An open API service indexing awesome lists of open source software.

https://github.com/pvernier/pykobo

A Python module to fetch data from the Kobo API
https://github.com/pvernier/pykobo

api data-collection kobo kobo-toolbox kobocollect kobotoolbox xlsform

Last synced: 5 months ago
JSON representation

A Python module to fetch data from the Kobo API

Awesome Lists containing this project

README

          

![PyPI](https://img.shields.io/pypi/v/pykobo)

# pykobo

Pykobo is a Python module that fetches data from [Kobo](https://www.kobotoolbox.org/) forms via the [Kobo API](https://support.kobotoolbox.org/api.html).

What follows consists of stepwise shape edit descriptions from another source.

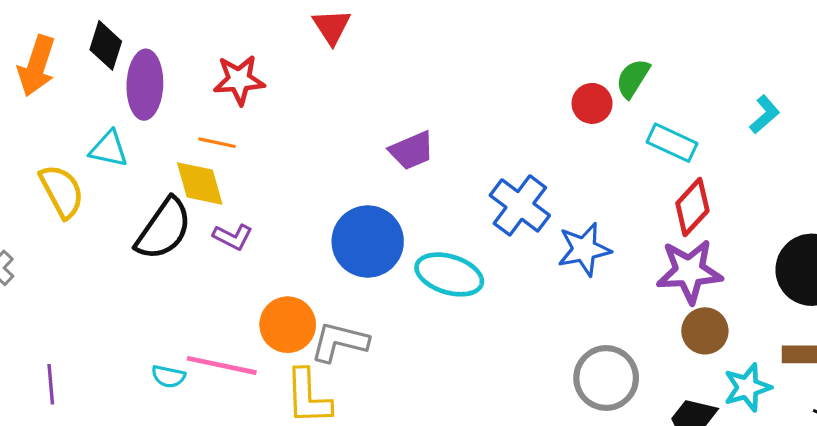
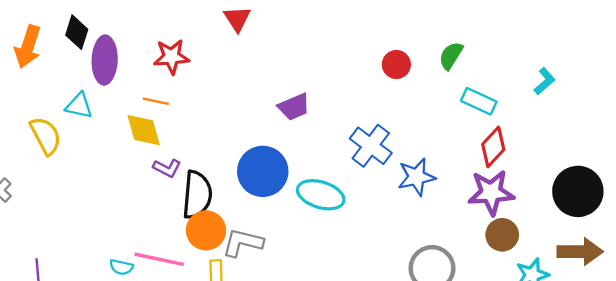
red circle: (592, 103) -> (396, 64), moved
black semicircle: (164, 229) -> (197, 195), moved, turned -30

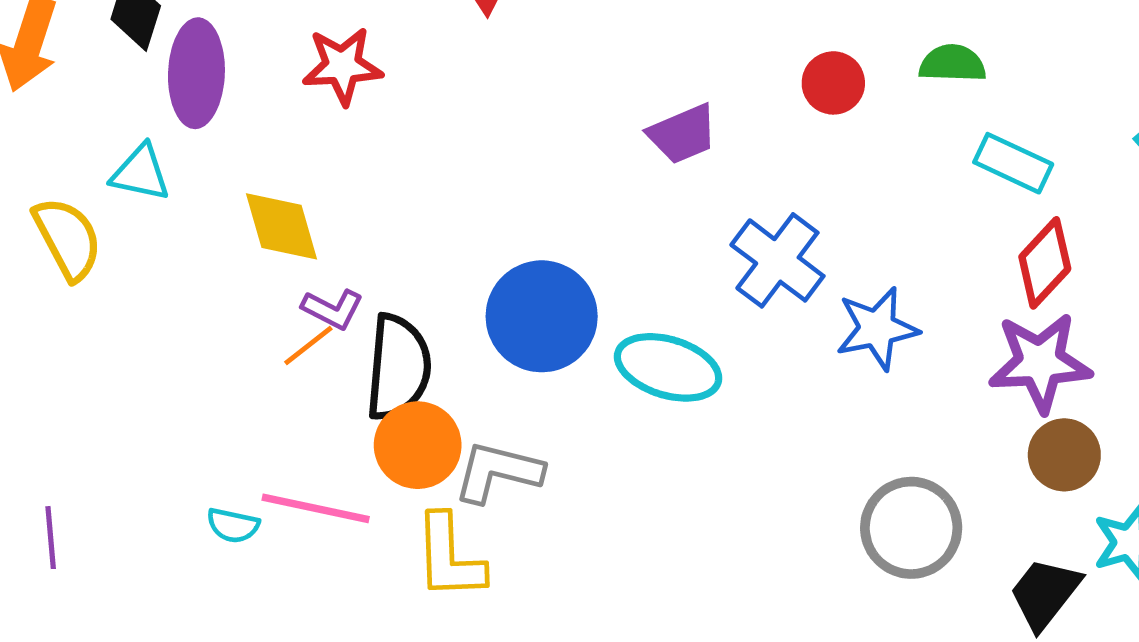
green semicircle: (451, 56) -> (952, 64), turned 60
orange line: (156, 101) -> (308, 346), moved, turned -50
purple trapezoid: (294, 107) -> (683, 134), moved

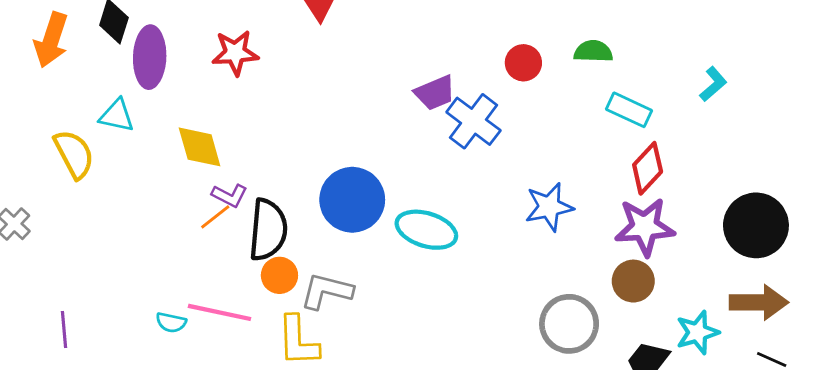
blue cross: (777, 260) -> (473, 121), moved
orange circle: (418, 445) -> (279, 275), size x0.7
brown circle: (1064, 455) -> (633, 281), moved

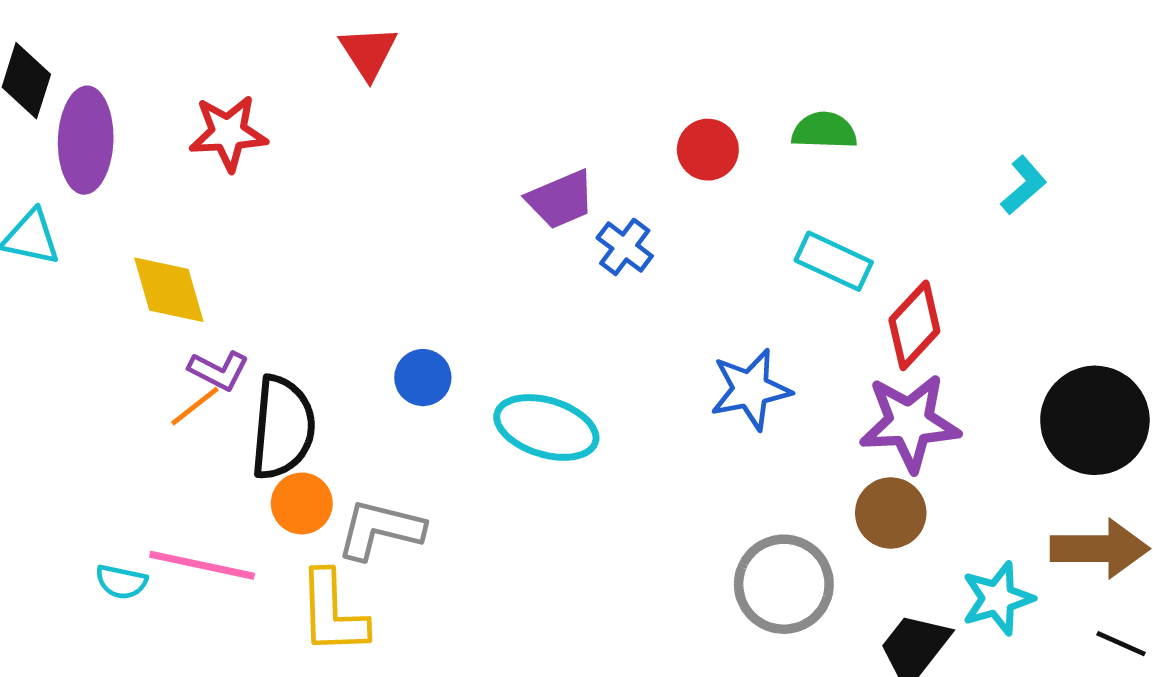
cyan rectangle: (629, 110) -> (834, 261), moved
blue cross: (473, 121) -> (625, 247), size x0.6
blue circle: (352, 200) -> (423, 378), size x0.5

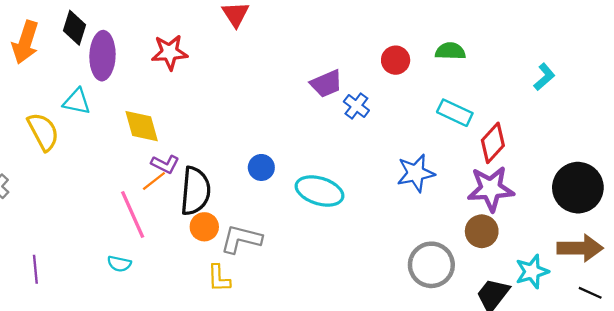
pink line: (202, 565) -> (133, 214), moved, turned 54
yellow L-shape: (333, 613) -> (219, 278), size x0.7

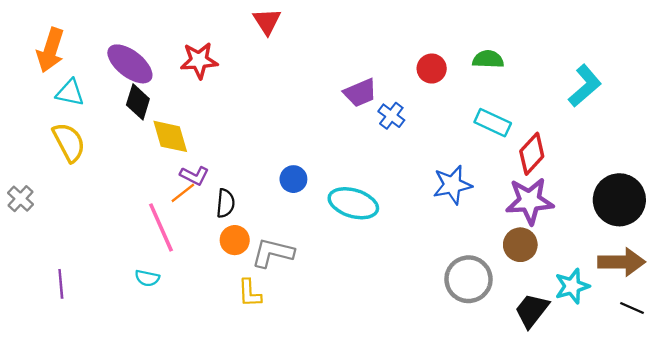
black diamond: (75, 28) -> (138, 102), moved
purple ellipse: (102, 56) -> (130, 64), turned -54
cyan L-shape: (544, 77) -> (585, 86), size x1.5
cyan triangle: (77, 101) -> (70, 93), moved
black semicircle: (195, 191) -> (225, 203), size x0.6

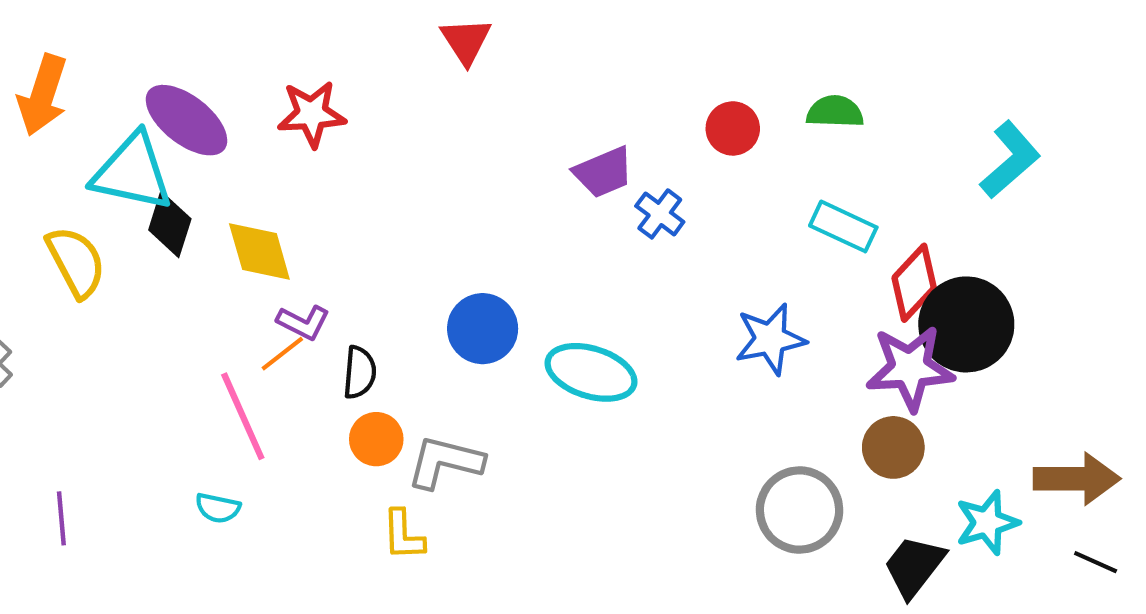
red triangle: (267, 21) -> (466, 41), moved
cyan triangle: (70, 93) -> (132, 172), moved, size x1.6
black diamond: (138, 102) -> (170, 224), moved
blue circle: (293, 179) -> (483, 329), size x1.4
black circle: (619, 200) -> (966, 324), moved

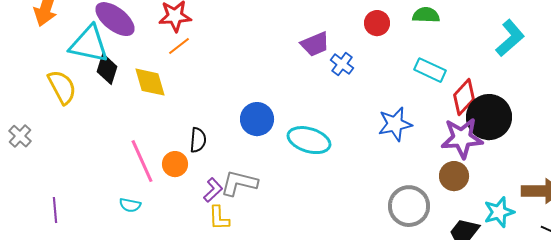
purple L-shape: (303, 322) -> (213, 190), moved, turned -70
orange line: (282, 354) -> (179, 46), moved
orange circle: (376, 439) -> (175, 164), moved

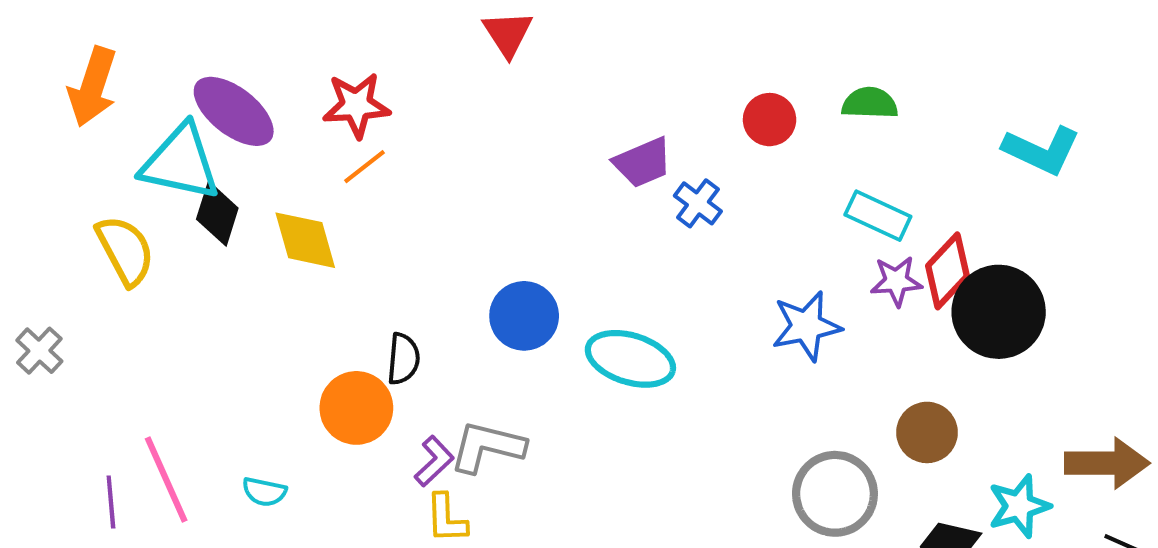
cyan L-shape: (510, 38) -> (1042, 150), turned 66
purple star: (462, 138) -> (896, 281), moved, size x0.6
pink line: (142, 161) -> (166, 480), moved
orange circle: (175, 164) -> (356, 408), size x1.4

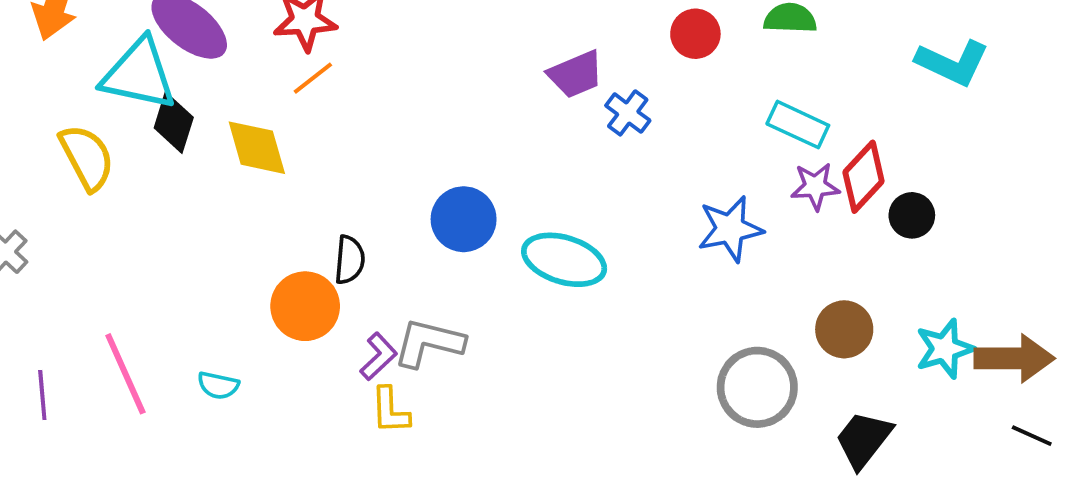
black circle: (999, 312) -> (912, 215), size x0.5
purple line: (111, 502) -> (42, 395), moved
cyan star: (1019, 506) -> (945, 349), moved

The data is returned as a [pandas](https://pandas.pydata.org/) DataFrame making it easy to integrate in your workflow for further cleaning, filtering, aggregatation, etc...

## Functionalities
Pykobo can:
* Get the list of forms a user has access to
* Fetch the data of a form (with names or labels for the columns and choices) as a pandas DataFrame
* Download a form in XLS or XML format

## Install

```bash
$ pip install pykobo
```

## Examples

### How to start

NB: The example below uses [kf.kobotoolbox.org](https://kf.kobotoolbox.org/) but pykobo also works with [kobo.humanitarianresponse.info](https://kobo.humanitarianresponse.info/) and any other Kobo server.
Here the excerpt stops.